Feb 2009- We're struggling to since our new setting is totally unknown. I celebrate my 1st birthday away from family. Room mate and I have a very different mindset and start fighting Its a shitty birthday. As time passes it gets harder and harder to make ends meet. the only social interactions I have are with coworkers. they're the only social circle I have. They're all very attracted to me but unfortunately thats as far as I can get. I notice that chicks around me such as my neighbors, co workers etc. are constantly hitting on me but I lost touch with the game I thought I had. I lost faith in all the gurus, and all these methods out there. My number 1 priority coming here was to learn game and fix my social life, but its easy to fall in the daily routine and pushing my self gets harder and harder. Specially since I have to push both my self and my room mate.

July 2009/Self discovery- Thanks to my Room mate I get to meet some very powerful people, and because of our struggles and conflict. I'm finding out things about me that I had no clue even existed. I'm working as a promoter. I'm really getting exposed to many people but my social skillset is still very horrible. I try to get the only person I can truly trust here, my room mate to go out, and do drills with me. I know this is the perfect spot to learn game. He refuses. We continue fighting and it gets worse and worse.

September 2009/Self mastery- My room mate and I have fought so much we don't even talk anymore. Finally all the unsettled scores from our past come to life. It turns out hes always admired me but on the same token hated me due to envy. He's been disloyal and has done everything in his power to slow me down and stop me. I explode, he admits to everything and asks me for forgiveness. I have done nothing but help this guy even though hes been so ungreatful so forgiving him is kinda hard but I still do. We try to forget all that has happened but there's irreparable damage. I'm pretty much alone and so is he. Really finding out my weaknesses and strengths and learning how to use my revealed abilities to my advantage.

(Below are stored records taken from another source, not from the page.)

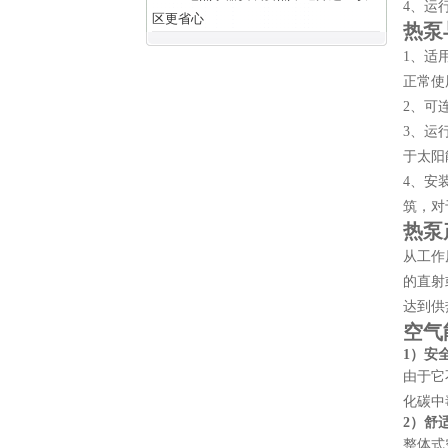
4、运
区更省心
热泵
1、适
正常使
2、可
3、运
于太阳
4、安
筑，对
热泵
从工作
的直射
达到供
空气
1）
安
由于它
化碳中
2）
舒
整体式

October 2009/Vicious unleashed- My room mate is too weak to handle living on his own so he moves back to his moms house. Its been almost 9 months and although I've learned alot I still haven't even started the missions I set out to achieve. I try to gather will power but its very very hard without someone around. Its time I start. I open my old files about game etc, and remember the forums. I go on looking for wings. Some dude posts about a lair website in DC. This could be the 1st time all the resources have aligned them selves, the environment, the people, and the system. I join the Lair and quickly become involved. So far I have ok fundamentals, balls, and certain talents I've discovered on this journey but 0 game. I'm as big a chode as they come. I decide to toss all out the window and work on each aspect of my game.

November 2009/Suicide crew campaigne- I meet up with Superman my very 1st wing ever. My social innexperience quickly shows, and its clear I have WAYs to go, but on the sane token, all that power thats gone unrecognized, unused, and unappreciated by the low value people I've been mingling in Jersey is really starting to pay off. 1st by the Promoter team I joined where i quickly became the operations manager, as the right hand man of the leader, barking orders to the promoter team. And now by the comunity of PUAs. I'm used to fighting very hard for stuff and I quickly start getting attention from the Forum members. I meet a bunch of very determined ballsy guys, and form whats known as the Suicide crew. This crew turns out to be exceptionally gifted and our progress begins to sky rocket. I'm still struggling moneywise but I'm really starting to work on social interactions.

To this date- The Sucide crew is quickly rising to the top, and I've been made Field leader. My inner self is consistently making it self known to me in different ways. I plan to rise to the top and this is the perfect time to do it.

Progression ladder

October 2009- I have a very hard time opening directly and when I do I get blown out.

November 2009- Through Suicide missions I've overcomed this step but getting girls to be receptive is almost impossible to me, and when they are I'm terrified of touching them

December 2009- I finally learned how to get girls to be receptive but the interactions die very quickly. I can't hook for shit, my kino is much better, I can sometimes get makeouts

To this date- I'm just starting to be able to consistently hook sets but I still chode a bit, and Need to work on more technical stuff.

2 comments:

  1. Thats one hell of a journey...imagine whats waiting for you in the future.

    ReplyDelete
  2. Lol our lives are so interesting, people will die to read our books!